Petition drive seeks to put convention center proposal on ballot
Denton residents will be hitting the streets with a signature-gathering drive to get another local issue on an election ballot.
This time, the issue involves the sale of bonds to finance a proposed convention center on land near Apogee Stadium.
A local political action committee, Citizens for Sound Growth, met this week and laid out plans to collect the signatures needed to put the measure before voters. The group first formed in the 1990s to defeat a proposition for a half-cent sales tax for economic development.
“We got the old gang together, and some new folks,” said Mike Cochran. “Everybody’s really pumped.”
Cochran, a longtime Denton resident and former City Council member, said the group will file the necessary paperwork for a specific-purpose committee and that Elinor Hughes will serve as campaign treasurer.
The group is focusing on making sure Denton voters have a say about the financing, said Cochran. He helped organize a recent community forum that drew project supporters and skeptics.
State law allows cities to issue certificates of obligation to pay for capital projects when general obligation bonds prove cumbersome.

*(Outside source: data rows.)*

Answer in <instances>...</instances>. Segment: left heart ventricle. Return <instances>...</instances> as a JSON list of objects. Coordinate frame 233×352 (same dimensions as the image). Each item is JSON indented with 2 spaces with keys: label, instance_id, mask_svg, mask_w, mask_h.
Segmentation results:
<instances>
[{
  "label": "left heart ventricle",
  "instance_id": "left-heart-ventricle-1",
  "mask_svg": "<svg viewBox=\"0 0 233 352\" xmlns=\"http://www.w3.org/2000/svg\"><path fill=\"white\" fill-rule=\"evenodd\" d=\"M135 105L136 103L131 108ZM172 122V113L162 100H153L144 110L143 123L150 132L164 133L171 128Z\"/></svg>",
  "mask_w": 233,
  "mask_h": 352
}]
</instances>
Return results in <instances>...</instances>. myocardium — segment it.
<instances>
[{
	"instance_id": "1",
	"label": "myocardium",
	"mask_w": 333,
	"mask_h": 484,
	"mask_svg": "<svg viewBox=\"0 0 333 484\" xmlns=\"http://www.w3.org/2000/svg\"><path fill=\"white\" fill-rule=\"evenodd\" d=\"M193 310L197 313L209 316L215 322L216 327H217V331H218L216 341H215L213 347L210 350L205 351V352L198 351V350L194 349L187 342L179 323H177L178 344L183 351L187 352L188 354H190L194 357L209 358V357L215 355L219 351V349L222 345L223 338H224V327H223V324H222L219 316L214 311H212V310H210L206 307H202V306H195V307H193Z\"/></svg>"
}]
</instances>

“They ask us to vote on sewer pipes and parks,” Cochran said, referring to the $98.2 million bond election scheduled for November. “Most of us just want to make sure the process is fair and it goes to a vote.”

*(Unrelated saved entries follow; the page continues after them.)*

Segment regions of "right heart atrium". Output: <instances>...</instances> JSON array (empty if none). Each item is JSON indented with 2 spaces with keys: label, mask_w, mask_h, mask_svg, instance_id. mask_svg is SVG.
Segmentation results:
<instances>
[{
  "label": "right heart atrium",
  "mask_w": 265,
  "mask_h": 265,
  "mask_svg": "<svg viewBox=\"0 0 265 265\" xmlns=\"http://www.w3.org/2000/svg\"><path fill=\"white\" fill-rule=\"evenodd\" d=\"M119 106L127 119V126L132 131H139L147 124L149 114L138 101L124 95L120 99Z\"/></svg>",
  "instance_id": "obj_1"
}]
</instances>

It’s unlikely this latest proposition would show up on the already proposition-heavy November ballot. But it could complicate the city’s plans for providing for the building’s construction. The city is already considering bids from contractors.
The committee won’t be gathering signatures under the city charter, as another group of residents did in order to get an initiative banning hydraulic fracturing on the ballot. Instead, the committee’s petition will be circulated under provisions made in state law, similar to the proposition to make Denton wet.

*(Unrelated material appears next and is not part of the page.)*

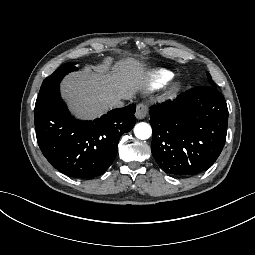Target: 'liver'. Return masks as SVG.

City leaders have said they plan on issuing about $25 million in certificates of obligation to construct and outfit the convention center. The Texas Local Government Code says the city cannot issue the certificates if it is presented with a petition signed by 5 percent of the city’s qualified voters.
In order to block the sale of the certificates, however, the committee has its work cut out.
Organizers for the petition to ban fracking had six months to gather a minimum of about 600 signatures. Organizers for the local option election hired a specialized firm with professional canvassers to gather about 7,000 signatures in about two months’ time.
Citizens for Sound Growth will have to produce about 3,000 signatures in just a few weeks once the city formally announces its intention to issue the certificates. State law requires only that the city publish notices in the newspaper for two consecutive weeks before it can put the certificates out for sale.
Cochran said the group isn’t worried about the time frame, particularly since the city is still reviewing the construction bids. The city had tentatively scheduled the construction contracts for consideration last month but delayed the item.
According to documents obtained in an open records request, the city received six bids ranging from $24.5 million to $31.2 million to build the convention center. Furnishings were not part of the bids.
The Denton Chamber of Commerce sent an email to its members this week, urging them to contact the City Council and lend their support for the project.
The chamber and the Denton Convention and Visitors Bureau have long advocated the project, saying that Denton has lost a significant amount of convention business because it lacks adequate facilities.